* [ASSIGNMENT]
Please copy, with no word changed, only the run of lines that opens with the line containing "Energy Advocate" and closes with the last line below.

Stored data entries

%%

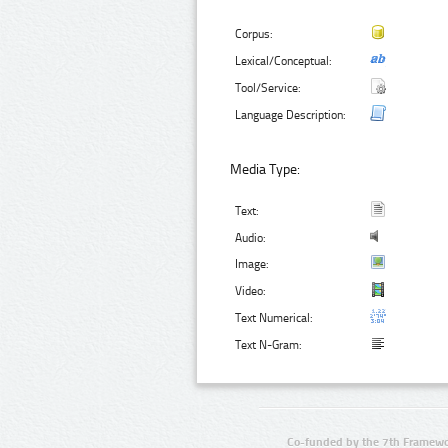
Corpus:
Lexical/Conceptual:
Tool/Service:
Language Description:
Media Type:
Text:
Audio:
Image:
Video:
Text Numerical:
Text N-Gram:
Co-funded by the 7th Framewo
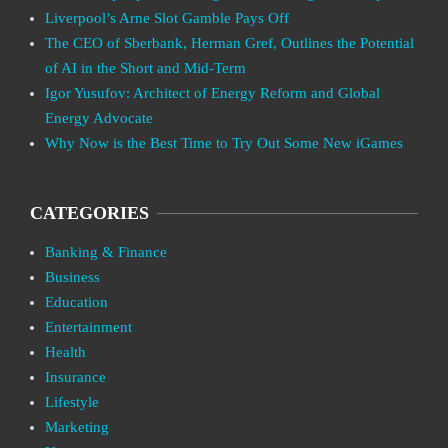
Liverpool’s Arne Slot Gamble Pays Off
The CEO of Sberbank, Herman Gref, Outlines the Potential
of AI in the Short and Mid-Term
Igor Yusufov: Architect of Energy Reform and Global
Energy Advocate
Why Now is the Best Time to Try Out Some New iGames
CATEGORIES
Banking & Finance
Business
Education
Entertainment
Health
Insurance
Lifestyle
Marketing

%%

* [RESPONSE]
Energy Advocate
Why Now is the Best Time to Try Out Some New iGames
CATEGORIES
Banking & Finance
Business
Education
Entertainment
Health
Insurance
Lifestyle
Marketing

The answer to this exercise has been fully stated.